» **Your goal**: Scan the entries for "searches". Every line that holds it is to be copied.

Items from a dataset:
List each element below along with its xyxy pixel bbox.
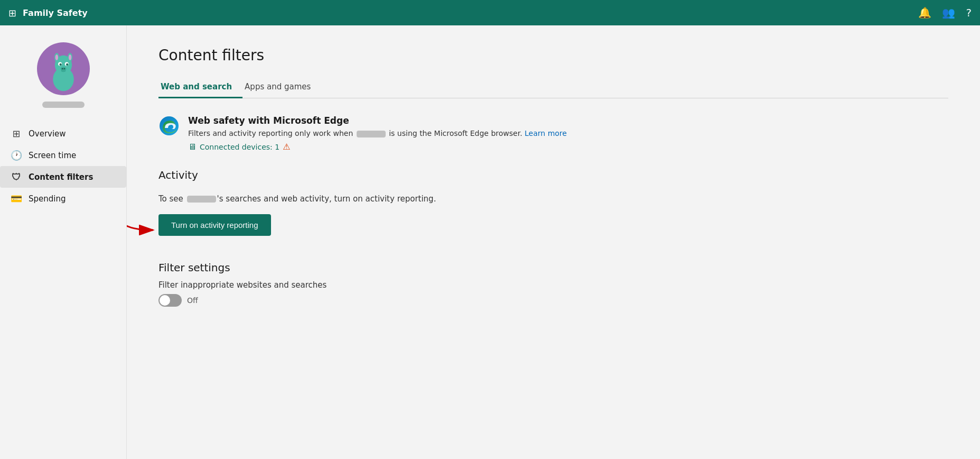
arrow-container: Turn on activity reporting — [158, 214, 948, 236]
edge-description: Filters and activity reporting only work… — [188, 129, 567, 137]
sidebar-item-screen-time-label: Screen time — [29, 151, 76, 160]
bell-icon[interactable]: 🔔 — [918, 6, 931, 19]
screen-time-icon: 🕐 — [11, 150, 22, 161]
svg-point-11 — [60, 64, 61, 65]
edge-section-title: Web safety with Microsoft Edge — [188, 115, 567, 126]
avatar — [37, 42, 90, 95]
activity-section: Activity To see 's searches and web acti… — [158, 169, 948, 236]
red-arrow-annotation — [127, 209, 158, 235]
sidebar-item-content-filters[interactable]: 🛡 Content filters — [0, 166, 126, 188]
tab-apps-games[interactable]: Apps and games — [242, 77, 321, 98]
main-content: Content filters Web and search Apps and … — [127, 25, 980, 459]
svg-point-16 — [61, 69, 66, 72]
svg-point-14 — [61, 68, 63, 70]
learn-more-link[interactable]: Learn more — [525, 129, 567, 137]
sidebar-item-content-filters-label: Content filters — [29, 172, 93, 182]
toggle-state-label: Off — [187, 296, 198, 305]
spending-icon: 💳 — [11, 193, 22, 204]
filter-settings-section: Filter settings Filter inappropriate web… — [158, 261, 948, 307]
help-icon[interactable]: ? — [966, 6, 972, 19]
app-body: ⊞ Overview 🕐 Screen time 🛡 Content filte… — [0, 25, 980, 459]
people-icon[interactable]: 👥 — [942, 6, 955, 19]
nav-list: ⊞ Overview 🕐 Screen time 🛡 Content filte… — [0, 123, 126, 209]
filter-row: Filter inappropriate websites and search… — [158, 280, 948, 307]
edge-info: Web safety with Microsoft Edge Filters a… — [188, 115, 567, 152]
overview-icon: ⊞ — [11, 128, 22, 139]
sidebar-item-spending-label: Spending — [29, 194, 66, 204]
connected-devices-label: Connected devices: 1 — [200, 143, 279, 151]
connected-devices: 🖥 Connected devices: 1 ⚠ — [188, 142, 567, 152]
grid-icon[interactable]: ⊞ — [8, 7, 16, 19]
user-name — [42, 102, 85, 108]
svg-point-6 — [68, 54, 71, 60]
tabs: Web and search Apps and games — [158, 77, 948, 98]
content-filters-icon: 🛡 — [11, 171, 22, 182]
filter-inappropriate-label: Filter inappropriate websites and search… — [158, 280, 948, 290]
svg-point-5 — [55, 54, 58, 60]
turn-on-activity-reporting-button[interactable]: Turn on activity reporting — [158, 214, 271, 236]
toggle-row: Off — [158, 294, 948, 307]
svg-point-15 — [63, 68, 65, 70]
sidebar-item-spending[interactable]: 💳 Spending — [0, 188, 126, 209]
sidebar: ⊞ Overview 🕐 Screen time 🛡 Content filte… — [0, 25, 127, 459]
filter-settings-title: Filter settings — [158, 261, 948, 274]
sidebar-item-screen-time[interactable]: 🕐 Screen time — [0, 144, 126, 166]
tab-web-search[interactable]: Web and search — [158, 77, 242, 98]
sidebar-item-overview-label: Overview — [29, 129, 66, 139]
activity-description: To see 's searches and web activity, tur… — [158, 194, 948, 204]
edge-section: Web safety with Microsoft Edge Filters a… — [158, 115, 948, 152]
toggle-knob — [160, 295, 170, 306]
page-title: Content filters — [158, 47, 948, 64]
sidebar-item-overview[interactable]: ⊞ Overview — [0, 123, 126, 144]
app-title: Family Safety — [23, 8, 918, 18]
svg-point-12 — [67, 64, 68, 65]
connected-devices-icon: 🖥 — [188, 142, 197, 152]
topbar-icons: 🔔 👥 ? — [918, 6, 972, 19]
activity-section-title: Activity — [158, 169, 948, 181]
topbar: ⊞ Family Safety 🔔 👥 ? — [0, 0, 980, 25]
edge-logo — [158, 115, 180, 136]
filter-toggle[interactable] — [158, 294, 182, 307]
warning-icon: ⚠ — [283, 142, 290, 152]
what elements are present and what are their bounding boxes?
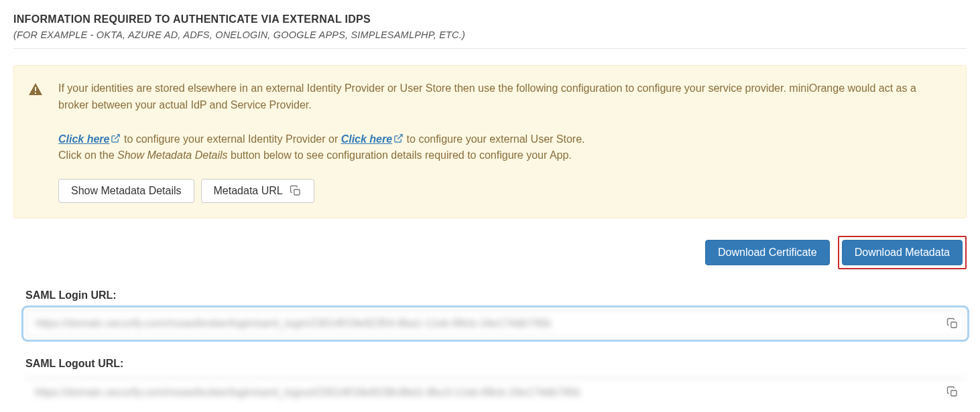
saml-login-url-wrapper [25, 310, 965, 338]
configure-idp-link[interactable]: Click here [58, 133, 121, 145]
show-metadata-emphasis: Show Metadata Details [117, 149, 228, 161]
metadata-url-button[interactable]: Metadata URL [201, 179, 314, 203]
saml-login-url-label: SAML Login URL: [25, 289, 967, 301]
configure-userstore-link[interactable]: Click here [341, 133, 404, 145]
svg-rect-1 [35, 92, 36, 94]
external-link-icon [111, 133, 121, 143]
metadata-url-label: Metadata URL [214, 185, 283, 197]
alert-line-2: Click here to configure your external Id… [58, 131, 947, 165]
alert-button-row: Show Metadata Details Metadata URL [58, 179, 947, 203]
saml-login-url-input[interactable] [25, 310, 965, 338]
saml-logout-url-wrapper [25, 378, 965, 406]
download-certificate-button[interactable]: Download Certificate [705, 240, 830, 265]
saml-logout-url-label: SAML Logout URL: [25, 358, 967, 370]
section-subtitle: (FOR EXAMPLE - OKTA, AZURE AD, ADFS, ONE… [13, 29, 967, 40]
saml-logout-url-group: SAML Logout URL: [13, 358, 967, 406]
svg-rect-0 [35, 87, 36, 91]
saml-logout-url-input[interactable] [25, 378, 965, 406]
svg-rect-6 [951, 391, 957, 396]
download-metadata-highlight: Download Metadata [838, 236, 967, 269]
svg-rect-5 [951, 322, 957, 328]
copy-icon [946, 386, 959, 398]
download-button-row: Download Certificate Download Metadata [13, 236, 967, 269]
svg-line-2 [115, 134, 120, 139]
svg-line-3 [397, 134, 402, 139]
download-metadata-button[interactable]: Download Metadata [842, 240, 963, 265]
copy-icon [290, 185, 302, 197]
copy-login-url-button[interactable] [946, 318, 959, 330]
copy-icon [946, 318, 959, 330]
saml-login-url-group: SAML Login URL: [13, 289, 967, 338]
show-metadata-details-button[interactable]: Show Metadata Details [58, 179, 194, 203]
section-header: INFORMATION REQUIRED TO AUTHENTICATE VIA… [13, 13, 967, 40]
svg-rect-4 [294, 190, 299, 195]
warning-icon [27, 82, 44, 98]
copy-logout-url-button[interactable] [946, 386, 959, 398]
alert-content: If your identities are stored elsewhere … [58, 80, 947, 203]
info-alert: If your identities are stored elsewhere … [13, 65, 967, 218]
section-title: INFORMATION REQUIRED TO AUTHENTICATE VIA… [13, 13, 967, 25]
divider [13, 48, 967, 49]
external-link-icon [393, 133, 404, 143]
alert-line-1: If your identities are stored elsewhere … [58, 80, 947, 114]
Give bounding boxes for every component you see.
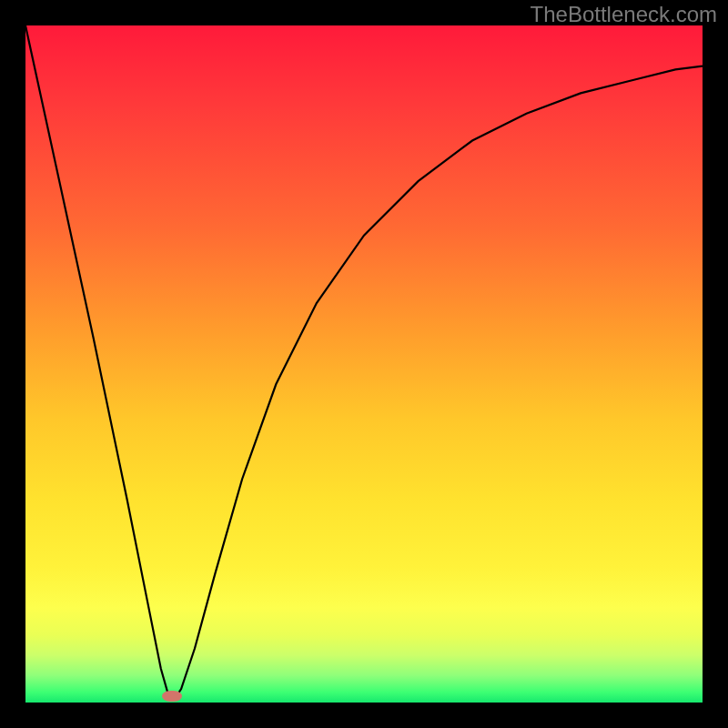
bottleneck-curve	[25, 25, 703, 703]
chart-frame: TheBottleneck.com	[0, 0, 728, 728]
watermark-text: TheBottleneck.com	[531, 2, 717, 27]
plot-area	[25, 25, 703, 703]
curve-path	[25, 25, 703, 699]
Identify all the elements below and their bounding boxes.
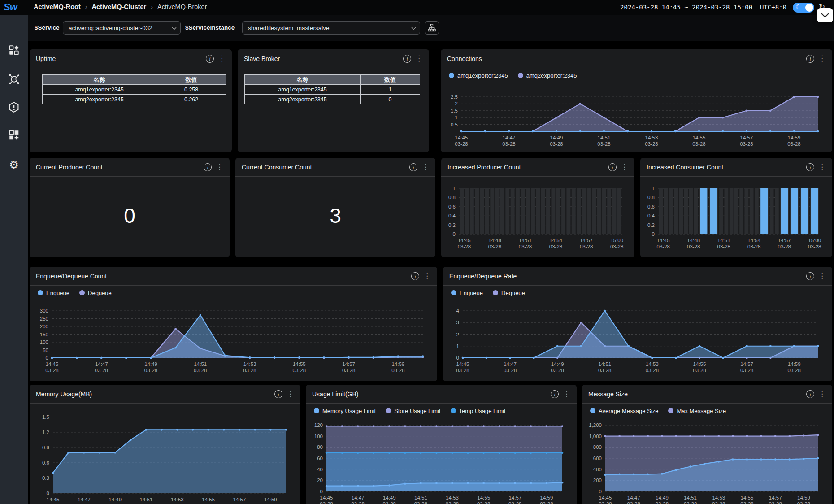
- svg-text:14:5303-28: 14:5303-28: [446, 495, 459, 504]
- svg-text:14:5403-28: 14:5403-28: [747, 238, 761, 249]
- svg-text:200: 200: [593, 478, 602, 483]
- svg-text:400: 400: [593, 467, 602, 472]
- kebab-menu-icon[interactable]: ⋮: [818, 389, 826, 399]
- info-icon[interactable]: i: [608, 163, 617, 171]
- kebab-menu-icon[interactable]: ⋮: [216, 162, 223, 172]
- legend-dot-icon: [38, 290, 43, 295]
- kebab-menu-icon[interactable]: ⋮: [621, 162, 628, 172]
- legend-label: Dequeue: [88, 290, 112, 296]
- table-cell: 0: [361, 95, 420, 104]
- svg-text:300: 300: [40, 308, 48, 313]
- svg-text:14:4503-28: 14:4503-28: [45, 361, 58, 373]
- breadcrumb-item[interactable]: ActiveMQ-Root: [34, 3, 81, 10]
- panel-increased-consumer-count: Increased Consumer Count i⋮ 10.80.60.40.…: [640, 158, 832, 257]
- kebab-menu-icon[interactable]: ⋮: [218, 54, 226, 63]
- kebab-menu-icon[interactable]: ⋮: [563, 389, 570, 399]
- breadcrumb: ActiveMQ-Root›ActiveMQ-Cluster›ActiveMQ-…: [34, 3, 207, 10]
- info-icon[interactable]: i: [409, 163, 417, 171]
- service-label: $Service: [35, 24, 60, 31]
- info-icon[interactable]: i: [806, 163, 814, 171]
- legend-item[interactable]: amq2exporter:2345: [518, 72, 577, 79]
- info-icon[interactable]: i: [411, 272, 419, 280]
- legend-item[interactable]: Memory Usage Limit: [314, 408, 376, 414]
- legend-item[interactable]: Enqueue: [38, 290, 70, 296]
- svg-text:14:5103-28: 14:5103-28: [598, 361, 611, 373]
- svg-text:14:5503-28: 14:5503-28: [202, 497, 215, 504]
- sidebar-item-settings[interactable]: ⚙: [7, 158, 21, 172]
- svg-text:2.5: 2.5: [451, 94, 458, 100]
- info-icon[interactable]: i: [806, 272, 814, 280]
- kebab-menu-icon[interactable]: ⋮: [818, 271, 826, 281]
- topology-view-button[interactable]: [425, 21, 439, 35]
- panel-title: Memory Usage(MB): [36, 391, 274, 398]
- info-icon[interactable]: i: [551, 390, 559, 398]
- breadcrumb-item[interactable]: ActiveMQ-Cluster: [92, 3, 147, 10]
- svg-text:14:5703-28: 14:5703-28: [233, 497, 246, 504]
- legend-item[interactable]: Average Message Size: [590, 408, 658, 414]
- svg-text:600: 600: [593, 456, 602, 461]
- chart-legend: EnqueueDequeue: [443, 286, 832, 296]
- info-icon[interactable]: i: [204, 163, 212, 171]
- svg-text:14:5103-28: 14:5103-28: [414, 495, 427, 504]
- legend-item[interactable]: Dequeue: [493, 290, 525, 296]
- uptime-table: 名称数值amq1exporter:23450.258amq2exporter:2…: [42, 74, 226, 104]
- svg-text:200: 200: [40, 324, 48, 329]
- sidebar-item-topology[interactable]: [7, 72, 21, 86]
- time-range-display[interactable]: 2024-03-28 14:45 ~ 2024-03-28 15:00 UTC+…: [620, 4, 786, 11]
- topology-icon: [8, 73, 20, 85]
- current-producer-value: 0: [30, 204, 230, 228]
- svg-text:14:5103-28: 14:5103-28: [597, 135, 610, 147]
- svg-text:14:5703-28: 14:5703-28: [769, 495, 782, 504]
- kebab-menu-icon[interactable]: ⋮: [818, 54, 826, 63]
- legend-item[interactable]: Dequeue: [79, 290, 112, 296]
- svg-text:14:5903-28: 14:5903-28: [391, 361, 404, 373]
- kebab-menu-icon[interactable]: ⋮: [415, 54, 423, 63]
- svg-text:14:5903-28: 14:5903-28: [264, 497, 277, 504]
- svg-text:14:5303-28: 14:5303-28: [171, 497, 184, 504]
- table-row: amq2exporter:23450.262: [43, 95, 226, 104]
- kebab-menu-icon[interactable]: ⋮: [421, 162, 429, 172]
- kebab-menu-icon[interactable]: ⋮: [423, 271, 431, 281]
- svg-text:14:4503-28: 14:4503-28: [455, 135, 468, 147]
- legend-dot-icon: [668, 408, 673, 413]
- info-icon[interactable]: i: [206, 55, 214, 63]
- info-icon[interactable]: i: [274, 390, 282, 398]
- legend-item[interactable]: Enqueue: [451, 290, 483, 296]
- legend-label: Store Usage Limit: [394, 408, 440, 414]
- service-instance-select[interactable]: sharedfilesystem_mastersalve: [242, 21, 420, 35]
- svg-text:14:5703-28: 14:5703-28: [342, 361, 355, 373]
- legend-dot-icon: [314, 408, 319, 413]
- enqueue-dequeue-count-chart-canvas: 05010015020025030014:4503-2814:4703-2814…: [30, 296, 430, 381]
- svg-text:1: 1: [455, 115, 458, 120]
- service-select[interactable]: activemq::activemq-cluster-032: [63, 21, 181, 35]
- sidebar-item-alerting[interactable]: [7, 100, 21, 114]
- collapse-header-button[interactable]: [817, 8, 833, 22]
- svg-text:14:4503-28: 14:4503-28: [458, 238, 471, 249]
- dark-mode-toggle[interactable]: ☾: [793, 3, 814, 13]
- info-icon[interactable]: i: [806, 55, 814, 63]
- kebab-menu-icon[interactable]: ⋮: [287, 389, 294, 399]
- svg-text:14:5303-28: 14:5303-28: [712, 495, 725, 504]
- legend-label: Memory Usage Limit: [322, 408, 376, 414]
- legend-dot-icon: [79, 290, 85, 295]
- info-icon[interactable]: i: [403, 55, 411, 63]
- legend-item[interactable]: Store Usage Limit: [386, 408, 440, 414]
- kebab-menu-icon[interactable]: ⋮: [818, 162, 826, 172]
- table-cell: amq1exporter:2345: [43, 85, 156, 95]
- svg-text:14:5503-28: 14:5503-28: [740, 495, 753, 504]
- sidebar-item-dashboards[interactable]: [7, 43, 21, 57]
- svg-text:0: 0: [456, 355, 459, 361]
- svg-text:15:0003-28: 15:0003-28: [610, 238, 623, 249]
- legend-item[interactable]: Temp Usage Limit: [451, 408, 506, 414]
- legend-label: amq1exporter:2345: [457, 72, 508, 79]
- panel-slave-broker: Slave Broker i⋮ 名称数值amq1exporter:23451am…: [238, 49, 429, 152]
- info-icon[interactable]: i: [806, 390, 814, 398]
- breadcrumb-item[interactable]: ActiveMQ-Broker: [157, 3, 207, 10]
- svg-text:0.2: 0.2: [647, 222, 655, 228]
- sidebar-item-new-dashboard[interactable]: [7, 128, 21, 142]
- legend-item[interactable]: Max Message Size: [668, 408, 726, 414]
- skywalking-logo[interactable]: Sw: [4, 1, 17, 13]
- panel-title: Slave Broker: [244, 55, 403, 62]
- chevron-down-icon: [172, 27, 177, 30]
- legend-item[interactable]: amq1exporter:2345: [449, 72, 508, 79]
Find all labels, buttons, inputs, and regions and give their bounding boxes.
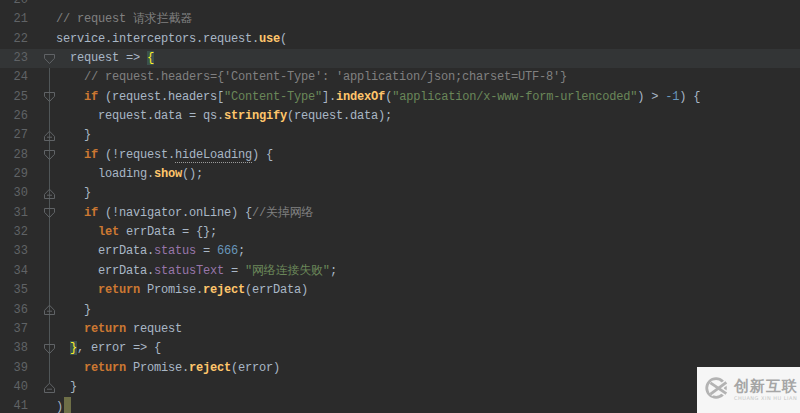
fold-collapse-icon[interactable]: [28, 146, 56, 165]
code-line[interactable]: 32 let errData = {};: [0, 223, 800, 242]
circle-x-logo-icon: [703, 374, 731, 406]
line-number[interactable]: 20: [0, 0, 28, 10]
code-text: }, error => {: [56, 339, 800, 358]
line-number[interactable]: 30: [0, 184, 28, 203]
line-number[interactable]: 38: [0, 339, 28, 358]
code-text: }: [56, 301, 800, 320]
fold-spacer: [28, 0, 56, 10]
code-line[interactable]: 20: [0, 0, 800, 10]
code-text: service.interceptors.request.use(: [56, 30, 800, 49]
line-number[interactable]: 41: [0, 397, 28, 413]
fold-expand-icon[interactable]: [28, 184, 56, 203]
line-number[interactable]: 36: [0, 301, 28, 320]
fold-collapse-icon[interactable]: [28, 49, 56, 68]
fold-expand-icon[interactable]: [28, 378, 56, 397]
code-line[interactable]: 34 errData.statusText = "网络连接失败";: [0, 262, 800, 281]
line-number[interactable]: 27: [0, 126, 28, 145]
line-number[interactable]: 22: [0, 30, 28, 49]
code-line[interactable]: 21// request 请求拦截器: [0, 10, 800, 29]
code-text: [56, 0, 800, 10]
line-number[interactable]: 40: [0, 378, 28, 397]
code-text: loading.show();: [56, 165, 800, 184]
watermark: 创新互联 CHUANG XIN HU LIAN: [697, 367, 800, 413]
fold-spacer: [28, 397, 56, 413]
code-text: return Promise.reject(error): [56, 359, 800, 378]
code-text: request.data = qs.stringify(request.data…: [56, 107, 800, 126]
code-line[interactable]: 24 // request.headers={'Content-Type': '…: [0, 68, 800, 87]
line-number[interactable]: 23: [0, 49, 28, 68]
code-line[interactable]: 37 return request: [0, 320, 800, 339]
line-number[interactable]: 31: [0, 204, 28, 223]
code-line[interactable]: 33 errData.status = 666;: [0, 242, 800, 261]
code-text: let errData = {};: [56, 223, 800, 242]
code-text: return request: [56, 320, 800, 339]
line-number[interactable]: 21: [0, 10, 28, 29]
fold-spacer: [28, 30, 56, 49]
code-text: request => {: [56, 49, 800, 68]
code-line[interactable]: 41): [0, 397, 800, 413]
fold-spacer: [28, 107, 56, 126]
code-text: }: [56, 378, 800, 397]
code-text: errData.statusText = "网络连接失败";: [56, 262, 800, 281]
text-caret: [64, 397, 71, 413]
brand-tagline: CHUANG XIN HU LIAN: [734, 396, 798, 401]
brand-name: 创新互联: [734, 379, 798, 394]
line-number[interactable]: 24: [0, 68, 28, 87]
code-text: // request 请求拦截器: [56, 10, 800, 29]
code-text: ): [56, 397, 800, 413]
line-number[interactable]: 28: [0, 146, 28, 165]
line-number[interactable]: 35: [0, 281, 28, 300]
line-number[interactable]: 29: [0, 165, 28, 184]
line-number[interactable]: 25: [0, 88, 28, 107]
code-area[interactable]: 2021// request 请求拦截器22service.intercepto…: [0, 0, 800, 413]
code-line[interactable]: 31 if (!navigator.onLine) {//关掉网络: [0, 204, 800, 223]
code-text: return Promise.reject(errData): [56, 281, 800, 300]
code-text: if (!navigator.onLine) {//关掉网络: [56, 204, 800, 223]
code-editor: 2021// request 请求拦截器22service.intercepto…: [0, 0, 800, 413]
fold-spacer: [28, 223, 56, 242]
code-line[interactable]: 25 if (request.headers["Content-Type"].i…: [0, 88, 800, 107]
fold-collapse-icon[interactable]: [28, 88, 56, 107]
code-text: if (request.headers["Content-Type"].inde…: [56, 88, 800, 107]
fold-spacer: [28, 262, 56, 281]
fold-spacer: [28, 281, 56, 300]
code-text: }: [56, 184, 800, 203]
code-text: // request.headers={'Content-Type': 'app…: [56, 68, 800, 87]
fold-spacer: [28, 242, 56, 261]
fold-spacer: [28, 359, 56, 378]
code-line[interactable]: 36 }: [0, 301, 800, 320]
fold-spacer: [28, 165, 56, 184]
line-number[interactable]: 26: [0, 107, 28, 126]
code-text: if (!request.hideLoading) {: [56, 146, 800, 165]
code-line[interactable]: 29 loading.show();: [0, 165, 800, 184]
line-number[interactable]: 34: [0, 262, 28, 281]
code-line[interactable]: 38 }, error => {: [0, 339, 800, 358]
fold-collapse-icon[interactable]: [28, 204, 56, 223]
fold-expand-icon[interactable]: [28, 301, 56, 320]
fold-spacer: [28, 68, 56, 87]
fold-expand-icon[interactable]: [28, 126, 56, 145]
code-line[interactable]: 35 return Promise.reject(errData): [0, 281, 800, 300]
code-line[interactable]: 28 if (!request.hideLoading) {: [0, 146, 800, 165]
code-text: }: [56, 126, 800, 145]
line-number[interactable]: 39: [0, 359, 28, 378]
line-number[interactable]: 32: [0, 223, 28, 242]
code-line[interactable]: 26 request.data = qs.stringify(request.d…: [0, 107, 800, 126]
code-line[interactable]: 30 }: [0, 184, 800, 203]
code-line[interactable]: 27 }: [0, 126, 800, 145]
fold-collapse-icon[interactable]: [28, 339, 56, 358]
line-number[interactable]: 37: [0, 320, 28, 339]
code-line[interactable]: 40 }: [0, 378, 800, 397]
fold-spacer: [28, 10, 56, 29]
code-line[interactable]: 23 request => {: [0, 49, 800, 68]
line-number[interactable]: 33: [0, 242, 28, 261]
code-line[interactable]: 22service.interceptors.request.use(: [0, 30, 800, 49]
fold-spacer: [28, 320, 56, 339]
code-text: errData.status = 666;: [56, 242, 800, 261]
code-line[interactable]: 39 return Promise.reject(error): [0, 359, 800, 378]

» **Answer for the task**:
activity-section: Activity To see 's searches and web acti… — [158, 169, 948, 236]
activity-description: To see 's searches and web activity, tur… — [158, 194, 948, 204]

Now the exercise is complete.